A new nonprofit is seeking to capitalize on the Lake Martin area's musical talent, turning Dadeville's courthouse square into an entertainment district.
With a fundraising drive through August, the 501(c)(3)-registered Dadeville Performing Arts Center hopes to secure the $250,000 needed to launch by October of this year.
"Our motto is 'building community through music,'" said board president Kim Walls, a former music education professor at Auburn University. "We want to involve all parts of the community and we're going to be reaching out to all types of musicians and people who want to learn music, and people who want to come listen to music."
For phase one of the project — Dadeville Performing Arts Center eventually seeks to relocate to larger, auditorium-sized space in phase two — that might include classes for seniors in the morning, school children in the afternoon and then jam sessions or professional performances by night.

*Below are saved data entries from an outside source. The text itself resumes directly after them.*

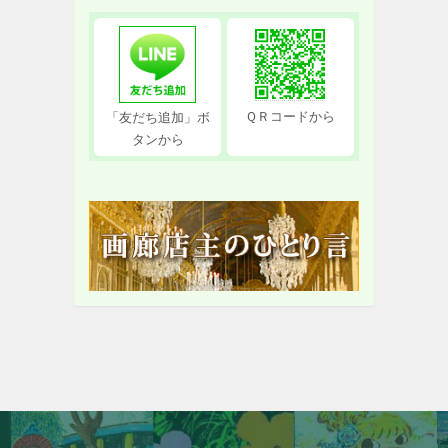
ＱＲコードから
「友だち追加」ボ
タンから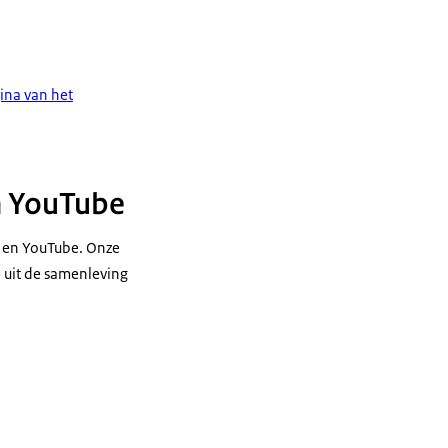
ina van het
en YouTube
m en YouTube. Onze
 uit de samenleving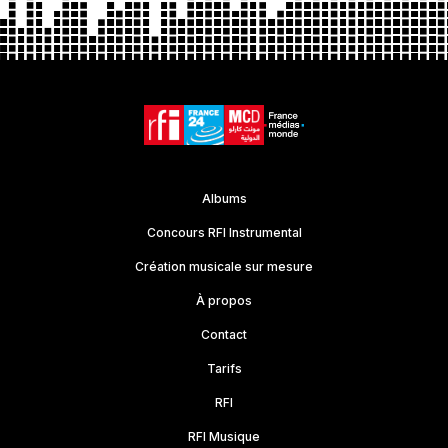
Albums
Concours RFI Instrumental
Création musicale sur mesure
À propos
Contact
Tarifs
RFI
RFI Musique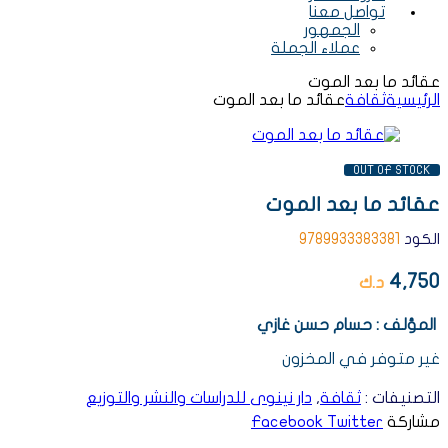
تواصل معنا
الجمهور
عملاء الجملة
عقائد ما بعد الموت
الرئيسية
ثقافة
عقائد ما بعد الموت
AVAILABILITY:
OUT OF STOCK
عقائد ما بعد الموت
الكود
9789933383381
4,750
د.ك
المؤلف : حسام حسن غازي
غير متوفر في المخزون
التصنيفات :
ثقافة
,
دار نينوى للدراسات والنشر والتوزيع
مشاركة
Twitter
Facebook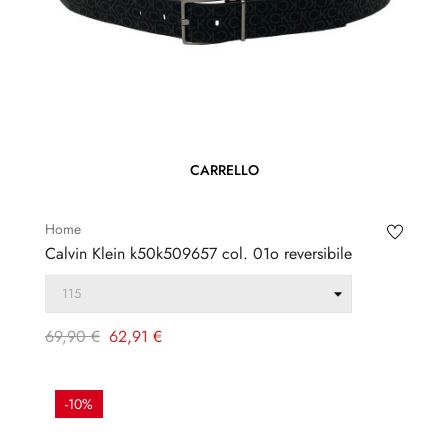
CARRELLO
Home
Calvin Klein k50k509657 col. 01o reversibile
Prezzo
Prezzo
69,90 €
62,91 €
regolare
-10%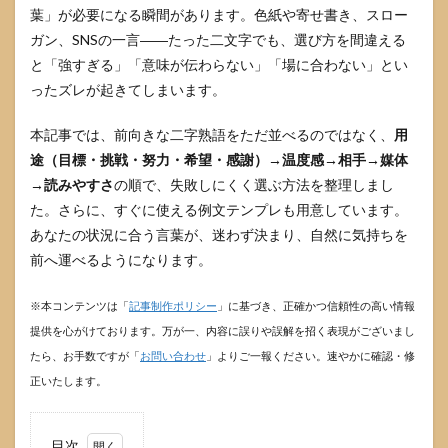
葉」が必要になる瞬間があります。色紙や寄せ書き、スロー
ガン、SNSの一言――たった二文字でも、選び方を間違える
と「強すぎる」「意味が伝わらない」「場に合わない」とい
ったズレが起きてしまいます。
本記事では、前向きな二字熟語をただ並べるのではなく、
用
途（目標・挑戦・努力・希望・感謝）→温度感→相手→媒体
→読みやすさ
の順で、失敗しにくく選ぶ方法を整理しまし
た。さらに、すぐに使える例文テンプレも用意しています。
あなたの状況に合う言葉が、迷わず決まり、自然に気持ちを
前へ運べるようになります。
※本コンテンツは「
記事制作ポリシー
」に基づき、正確かつ信頼性の高い情報
提供を心がけております。万が一、内容に誤りや誤解を招く表現がございまし
たら、お手数ですが「
お問い合わせ
」よりご一報ください。速やかに確認・修
正いたします。
目次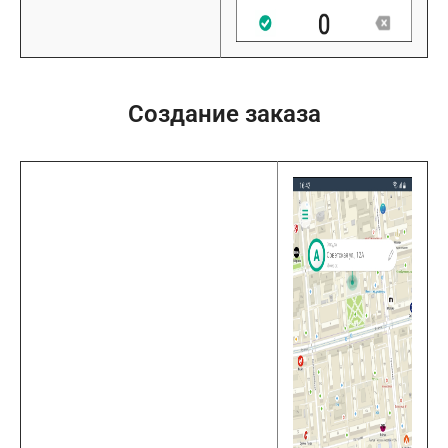
Создание заказа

While arts of all kinds are welcome, music is the emphasis.
The main step between then and now, however, is the $170,000 purchase of the building the nonprofit has already identified facing the Tallapoosa County Courthouse. Women's clothing store Ellaby Boutique, its current occupant, will be moving next door.
"This building is in pretty good shape and our operating expenses shouldn't be that high, (from) what we've calculated," Walls said. "And we've got such a large membership already joining with us that I think we'll be in good shape."
As for the talent, the board and its supporters — primarily comprised of Lake Martin retirees — is confident will come easy. Board member Mickey Tarpley said he knows of several musicians who have settled down on the lake.
"People just do not realize what's sitting out there that has not been cultivated," he said.
By the same token, Dadeville Performing Arts Center does not expect much difficulty attracting touring professionals to their space.
"With all the people who've moved to the lake who are used to Atlanta and New York and all that, I think they're going to be expecting some high-power performances," Walls said. "And we'll certainly have classical music too."
The nonprofit has also seen support from other local arts groups, including visual arts collective Everything's Art and new film and theater nonprofit 3 Hilltops ACTs, which had its grand opening last week. 3 Hilltops ACTs founder Bobby Hill, who has theater background, expressed interest in sharing spaces.
As for the casual musicians — or those hoping to learn — Walls said she's received a lot of interest from locals willing to volunteer as teachers, with the potential for paid lessons space as well.
According to Walls, the market is proven.
"For example, I learned how to play the mountain dulcimer a couple years ago because there were these four other ladies that said 'we have these instruments, we don't know what to do' and I said well, let's go learn," she said, referring to the traditional Appalachian, zither-like instrument. "And before you knew it we had 30 senior citizens who had learned how to play the mountain dulcimer. So now we have the Lake Martin Dulcimer Club."